Often described as New Age during the decades when pop and rock dominated the music world, he became a best-selling musician for playing the soothing piano instrument in a style he liked to call “country folk piano”. George Winston died Sunday. He lives in Williamsport, Pennsylvania. he was 74 years old.
His publicist Jesse Cutler said the cause was cancer. Winston, who lived in the Bay Area, has battled several cancers over the years while continuing to record and perform. He credits a 2013 bone marrow transplant with extending his life. Cutler said he was staying in nearby Williamsport, where the tour manager lives.
Winston released his first album, Ballads and Blues, in 1972, but it was his 1980 release on the Palo Alto, Calif.-based start-up Windham Hill label that propelled his career. It was “Autumn”. The work, like most of his music, consists of seven of his solo piano pieces inspired by nature. With the simple titles “Ocean”, “Moon” and “Forest”, it appealed to many listeners. Sales soared into the hundreds of thousands.
In his review for Downbeat magazine, Lee Underwood wrote, “By attuning our emotions to the calmness, order and strength of nature rather than the violent, frenzied tones of the modern cityscape, Winston tells us to understand the city.” It provides the perfect auditory and psychological antidote to society.” Insanity. “
Mr. Winston continued the calendar theme on his two 1982 albums, December and Winter into Spring, and again with his 1991 release, Summer. His 1994 record “Forest” won him the Grammy Award for Best New Age His Album, which was a relatively new category at the time, and he was nominated four times.
These nominations were testament to the range of his musical interests. Planes (1999) and Montana: A Love Story (2004) were both nominated for Best New Age Album, while Velveteen Rabbit (1984, by Meryl Streep) ) was nominated for Best Children’s Recording for Narration) and Best Pop Instrumental Album for “Night Divides the Day: The Music of the Doors” (2002).
Winston recorded two albums of music by jazz pianist Vince Guaraldi, best known for composing the music for the animated Peanuts television special. In 2012 he released George Winston: Harmonica Solos, and in 1983 he signed his own label, Dancing, to record practitioners of Hawaiian slack key guitar, a genre he particularly admires. Established Cat Records.
He didn’t care at all for the efforts of critics and others to categorize his music and musical interests.
“I think labeling music is the most futile attempt, apart from labeling religion,” he told United Press International in 1984.
George Otis Winston III was born on February 11, 1949 in Hart, Michigan, near Lake Michigan, to George Winston and Mary (Bohannon) Winston. His father was a geologist and his mother an executive secretary.
He was raised in Mississippi, Florida and Montana. He said his years in Montana helped instill a deep appreciation for nature and the changing seasons that would later inspire his music. After leaving the state and living elsewhere, including on the West Coast, he returned occasionally to rejuvenate him.
“I am so grateful to have spent so much time growing up in this beautiful state,” he wrote in his 1989 essay, “The Montana Song,” which appeared on the website. Musically and spiritually, it wouldn’t have been possible to get here without the inspiration and emotion that Montana brings to me today, and the memories of growing up in Montana. “
Mr. Winston had piano lessons as a child, but did not stick to them. The Doors’ debut album in 1967 reawakened his interest in music.

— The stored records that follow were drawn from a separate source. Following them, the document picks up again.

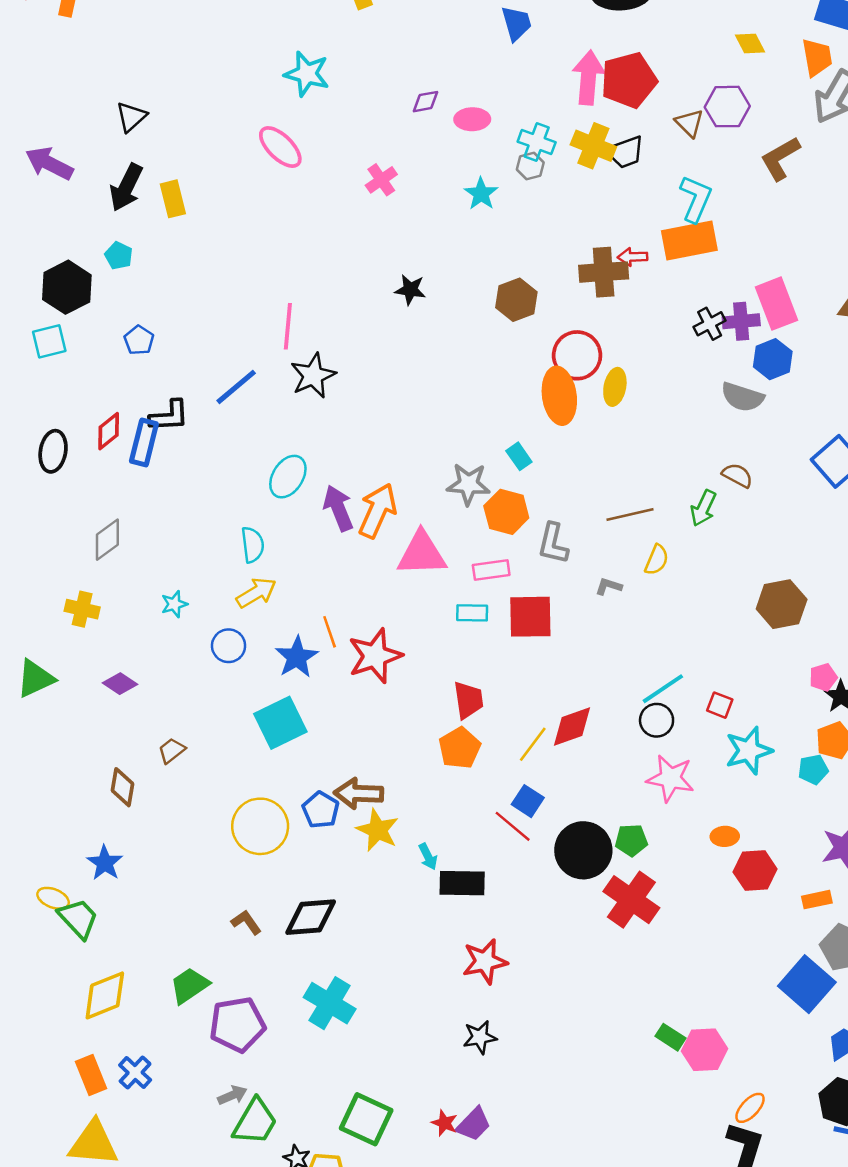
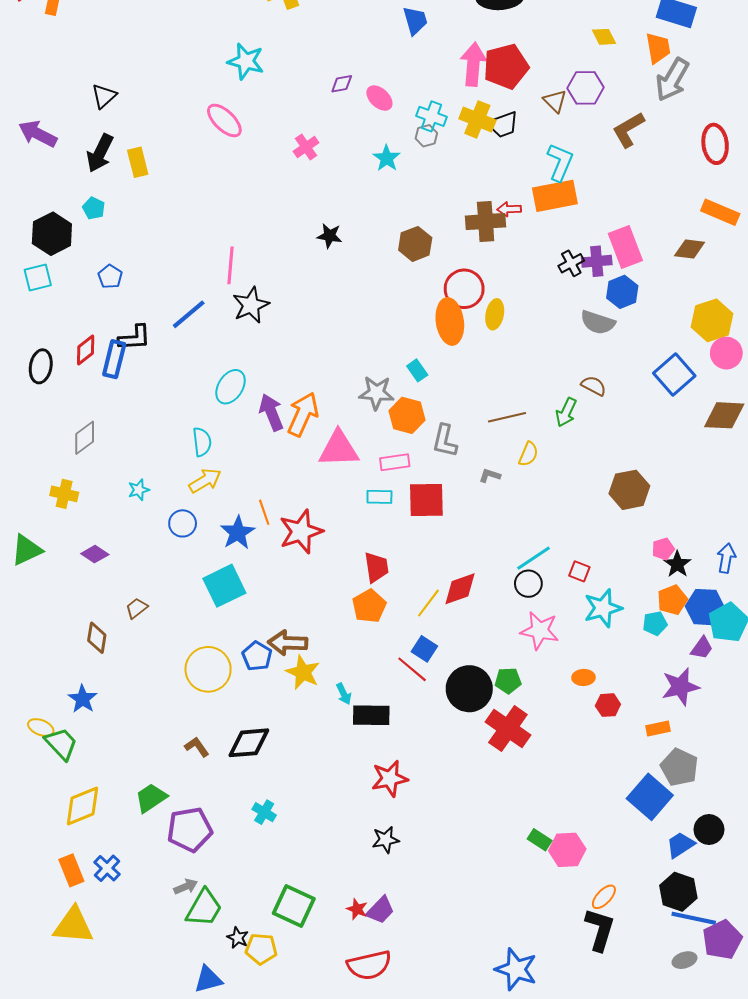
pink ellipse: (472, 119) -> (379, 98), turned 44
red hexagon: (755, 870) -> (608, 705), size x0.7
cyan cross: (330, 1003) -> (264, 812), size x0.6

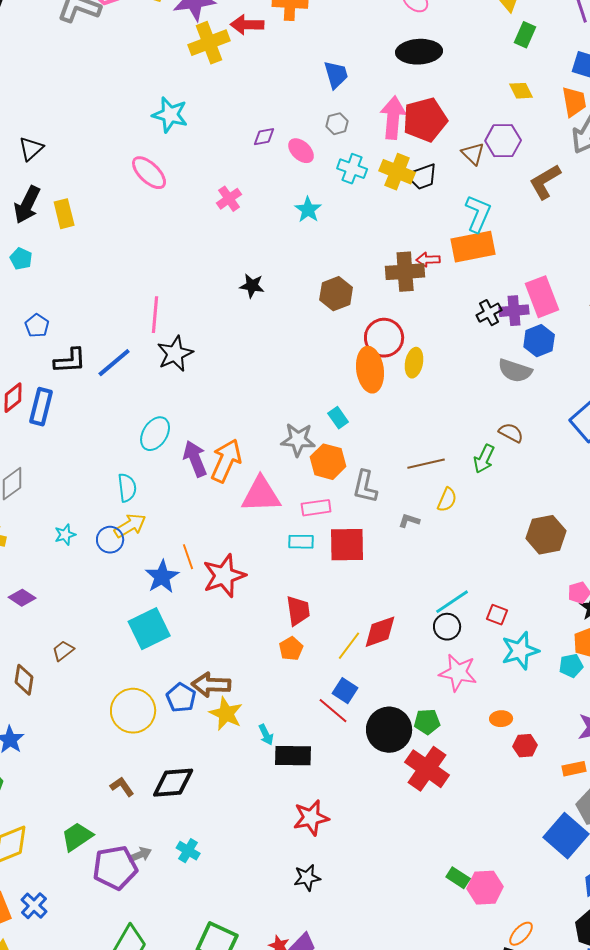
gray hexagon: (426, 136) -> (337, 124), moved
black L-shape: (135, 338) -> (70, 361), moved
blue circle: (183, 523) -> (110, 540), moved
orange pentagon: (369, 606) -> (291, 649), size x0.7
gray arrow: (186, 887) -> (140, 855), moved

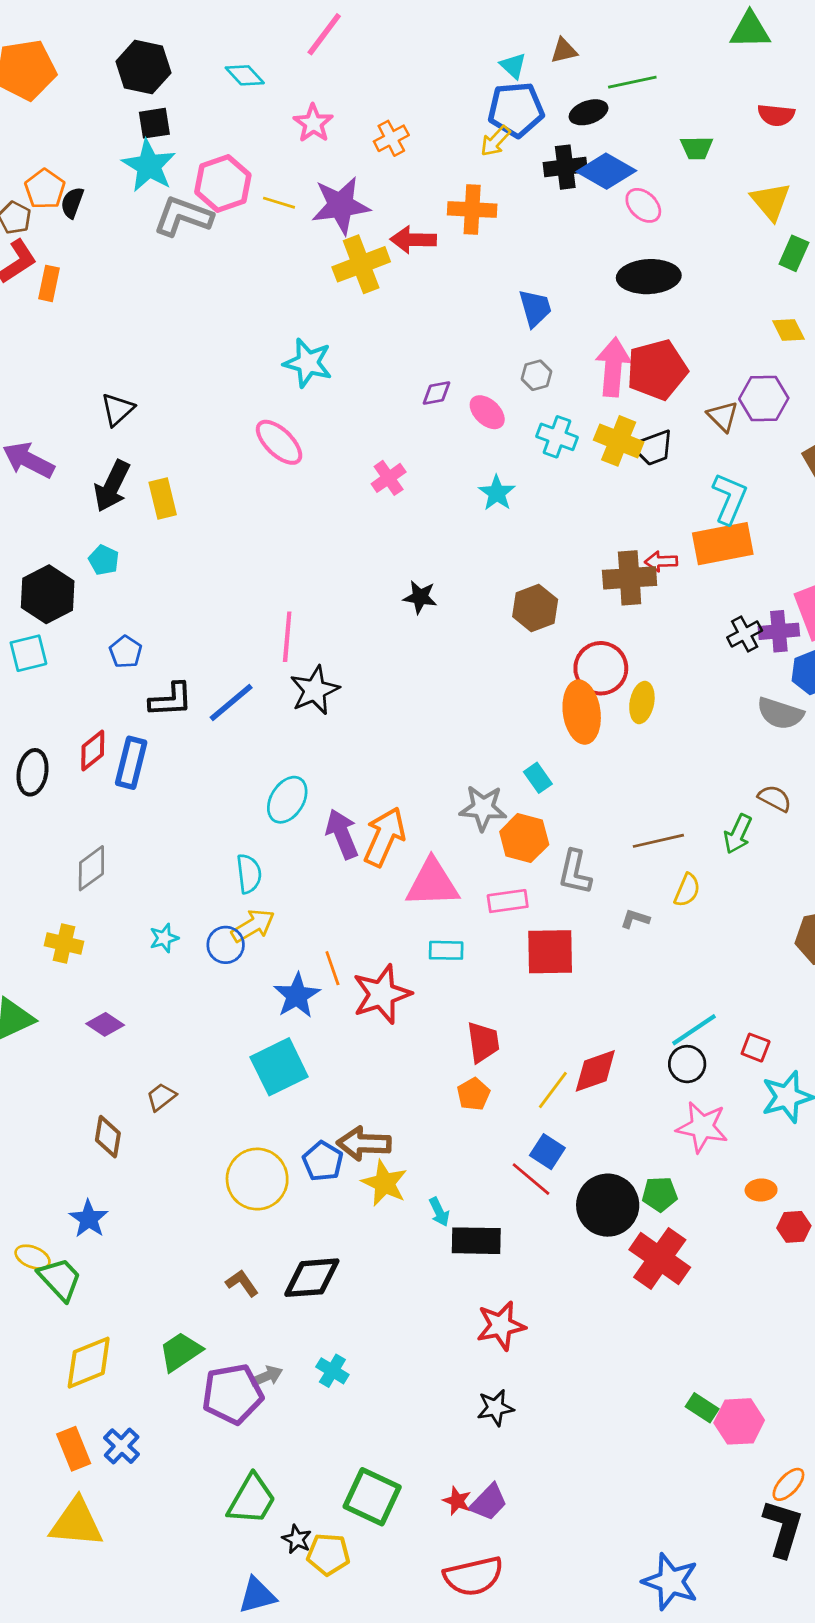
cyan rectangle: (301, 542) -> (446, 950), moved

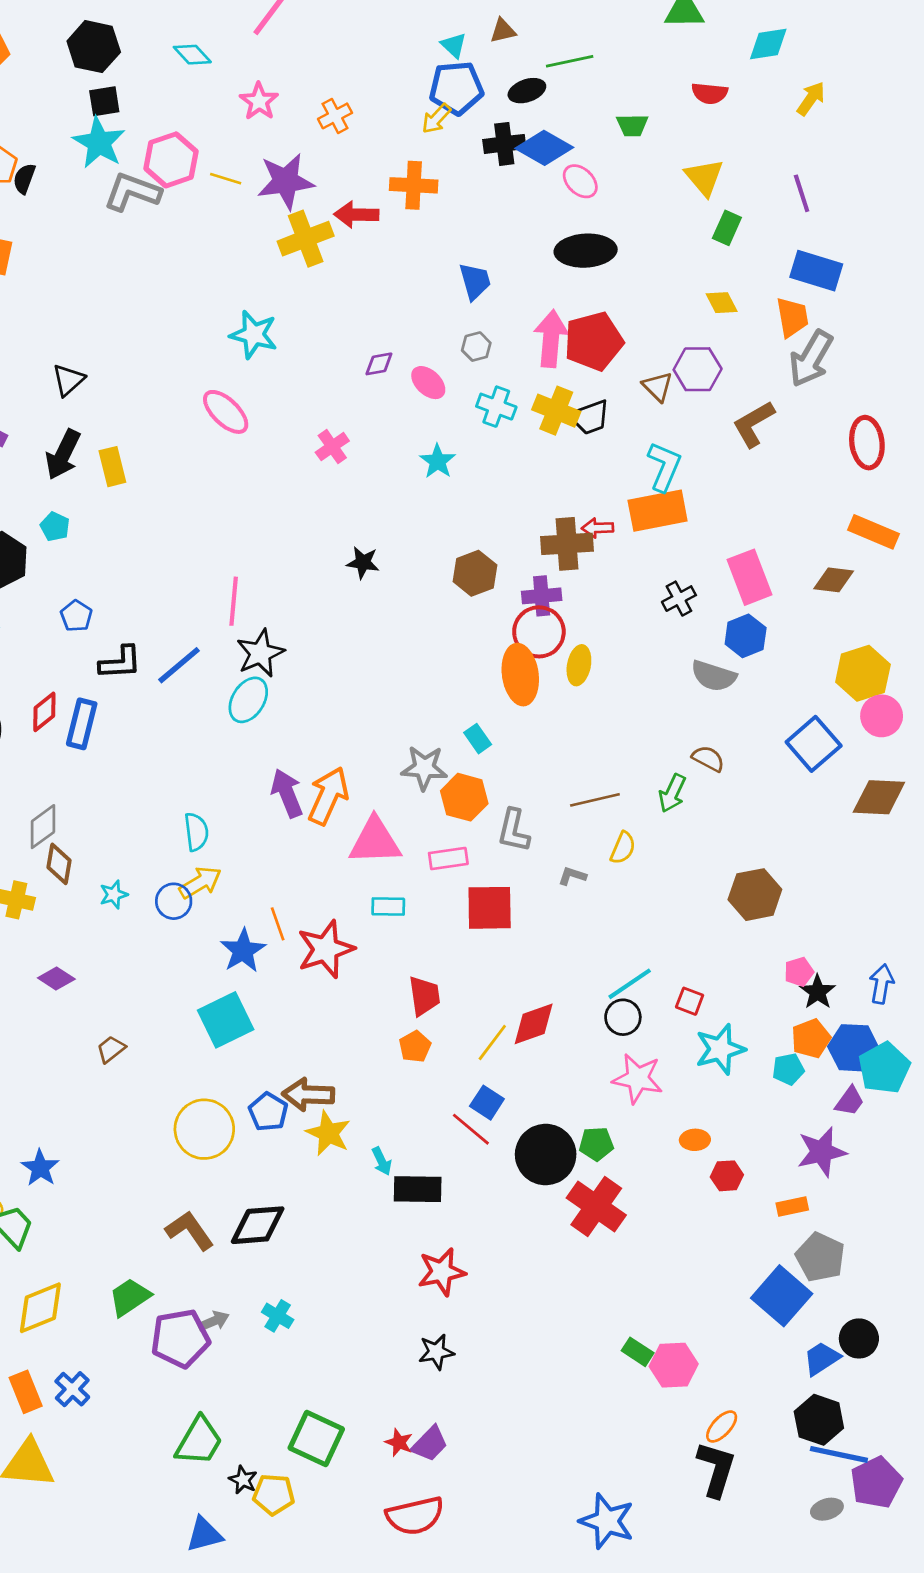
purple cross: (779, 631) -> (542, 596), moved
cyan ellipse: (287, 800) -> (248, 700), moved
brown diamond: (108, 1137) -> (59, 864), moved
brown L-shape: (242, 1283) -> (190, 1230), size x1.5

“When I heard the first song on Side 1, ‘Break On Through (to the Other Side),’ it was the best music I’d ever heard,” he said in a 2004 interview.
A performance by Doors organist Ray Manzarek inspired him to take up the organ, playing with a group of students at Stetson University in Florida called the Tapioca Ballroom Band. But in his 1971 he was fascinated by Fats Waller’s recordings of his 1920s and his 30s and decided that the piano was his future.
He studied for a time with Miami jazz pianist James Cazale, but was mostly self-taught.
“He taught me straight through chords, music theory, the basics,” Winston told the Charleston Daily Mail of West Virginia in 2005.
Winston, who has two surviving sisters, said he was also influenced by the music of two New Orleans pianists, Professor Longhair and James Booker. All his influences merged into a style he called country folk piano. The term, as he puts it on his website, is “melodic, uncomplicated in approach, like folk guitar picking and folk songs, and with a country sensibility.”
Critics sometimes found his piano work unsophisticated or repetitive, but he sold millions of albums and captivated enthusiastic audiences wherever he performed. bottom. His concerts usually included charitable elements that benefit food banks and other causes.
Mr. Winston knew his music wasn’t for everyone, and he was self-deprecating about it.
“Punk rock for one person is like singing ‘Om’ or playing the harp for another,” he told California’s Santa Cruz Sentinel in 1982. You don’t want to sit all day listening to me. “
Jay Gabler wrote for the website Your Classical in 2013, summarizing Winston’s charm and skills.
“Love it or hate it, George Winston is the kind of artist who demonstrates just how fertile ground there is to tread the vast open spaces between musical genres,” he wrote.